If you're planning a visit to London in the Spring, and are looking for somewhere to get out of the rain, take the tube to Kings Cross, and find your way to New Wharf Road, about five minutes' walk away. Here you'll find the London Canal Museum, beside Battlebridge Basin, on the Regent's Canal.

The Museum has been open for over ten years, and is constantly being improved, having access for people in wheelchairs and a children's play area. It costs £3 to enter through the shop and Visitors' Reception area.

The building is on the site of a warehouse built by Carlo Gatti, a nineteenth century ice merchant and ice-cream maker, and the history of his trade is shown here too.

Prominent among the canal-related items is the narrow boat butty CORONIS. You can go into the boat and get an idea of how the boaters' families lived in the cramped conditions. An audio narrative helps set the scene.

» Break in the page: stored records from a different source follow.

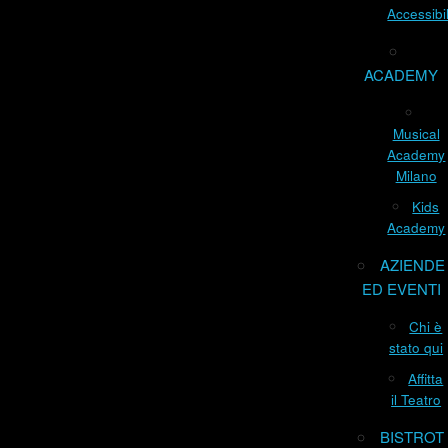
Accessibil
ACADEMY
Musical
Academy
Milano
Kids
Academy
AZIENDE
ED EVENTI
Chi è
stato qui
Affitta
il Teatro
BISTROT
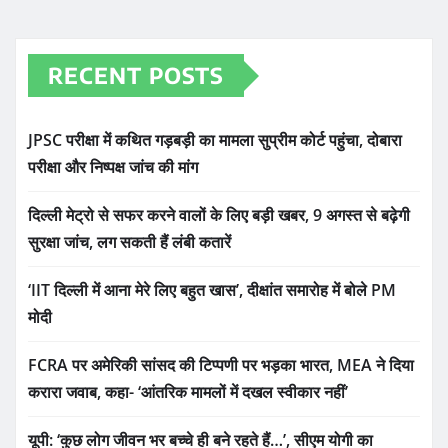
RECENT POSTS
JPSC परीक्षा में कथित गड़बड़ी का मामला सुप्रीम कोर्ट पहुंचा, दोबारा
परीक्षा और निष्पक्ष जांच की मांग
दिल्ली मेट्रो से सफर करने वालों के लिए बड़ी खबर, 9 अगस्त से बढ़ेगी
सुरक्षा जांच, लग सकती हैं लंबी कतारें
‘IIT दिल्ली में आना मेरे लिए बहुत खास’, दीक्षांत समारोह में बोले PM
मोदी
FCRA पर अमेरिकी सांसद की टिप्पणी पर भड़का भारत, MEA ने दिया
करारा जवाब, कहा- ‘आंतरिक मामलों में दखल स्वीकार नहीं’
यूपी: ‘कुछ लोग जीवन भर बच्चे ही बने रहते हैं…’, सीएम योगी का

Around the Museum are dotted various items of canal ware, which the curators have gone to some trouble to place in its context as far as possible, so that visitors can appreciate where and how objects were used by the crews and their families. Models wearing the type of clothes worn by the working boaters move among the visitors. Their clothes are cared for by expert craftspeople.

Outside on the higher level you are in Battlebridge Basin, full of moored boats, including the Museum's Bantam Tug, recently restored at a cost of £4,000, and still used, especially at the annual Canal Cavalcade at nearby Little Venice.

Here an interpretation board illustrates the area when it was fully devoted to industry and commerce, and there are also outside exhibits of cargo handling gear. On this level, too, are the remains of the wells Gatti dug to store the Norwegian ice which was brought in barges along the Regent's Canal from the Thames to his warehouse.

The history of the Regent's Canal is told alongside display cases holding models of various kinds of canal craft, including the steel narrow boats built for the famous GUCCCo - the Grand Union Canal Carrying Company.

Horses and their equipment, including a model horse, are also prominent. Not only did Gatti rely on horses to cart ice around to private customers, and to sell his ice cream in the city, but the canals, of course, also used horses to haul the boats before engines displaced them.

On the same floor as the stables, which Gatti's horses were brought up to by lift, are viewing areas for two Video displays relating to the history of the Regent's Canal and the Museum.

Opening hours are from Tuesday to Sunday (plus Bank Holiday Mondays, but not Christmas and New Year's Day), from 10 am to 4.30pm. The staff are all volunteers.